4. We turn then to the contentions peculiar to Appeal No. 1160 22; and we have first to deal with an application, Criminal Miscellaneous Petition No. 653 of 1922, for the admission in evidence of the depositions of two police officers in another case or for their examination now as witnesses. The circumstances are that these two police officers gave Evidence in Case No. 7 of 1921 on the 7th October 1921 and succeeding days; that is to say over six months, before the trial in the present case was held. The petition is argued on the ground that the accused could not, in the exercise of reasonable diligence, have known of or adduced this evidence, which is said to be material. We cannot see how there was anything in the circumstances to prevent their knowing of and adducing this evidence, when what these witnesses spoke to had been public property for over six months before the trial. We have moreover had the evidence read; and we do not see how it can be regarded as material. Criminal Miscellaneous Petition No. 653 of 1922 therefore fails and is dismissed.
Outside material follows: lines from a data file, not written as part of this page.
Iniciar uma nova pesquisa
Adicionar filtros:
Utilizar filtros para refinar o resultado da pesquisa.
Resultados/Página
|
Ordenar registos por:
5. On the merits of the present case, as disclosed by the evidence, there are the statements of the 3rd, 4th, 5th, 6th and 7th Prosecution Witnesses, eye witnesses. There is no doubt that, if those statements are believed, the charge against the accused is amply made out. Against the 3rd, 5th, 6th, and 7th Prosecution witnesses there is nothing, either in the shape of enmity or against their credit. The credit of the 4th Prosecution witness may be doubtful, since he is a dismFssed village servant. Of these witnesses, 7th Prosecution we says that he gave information to the authorities a few days after the occurrence; and that is not contradicted. 6th Prosecution witness was a Head Constable, who might very naturally note or remember the names of these two accused, since they were both prominent persons, having been Secretary and President of the local Khilafat Association. The witnesses deposed consistently, no successful attack being made on their evidence in cross-examination. The main objection to the prosecution case is based on the delay, after which it was instituted; and there is also the allegation of the accused that they were living in their usual homes and that they surrendered at once, when a warrant for them was issued. That they were living in their usual homes is not however supported by any evidence on their side and no questions were put to the prosecution witnesses on the point. It is possible that more important occurrences, in which loss of life or direct responsibility for destruction of property, engaged the attention of the authorities in the first instance. In any case this delay is quite inconsistent with the suggestion, which has also been made that the accused have been prosecuted because of their prominence in the Khilafat movement. There is further alibi evidence; and we concur in the lower court's estimate of it adding only that the evidence of the 2nd defence witness, relating to the 1st accused is not even if believed, necessarily conclusive.

6. Taking this view of the evidence we think that reasonable doubt as to the convictions is excluded. We therefore confirm them and also the sentence dismissing the appeal.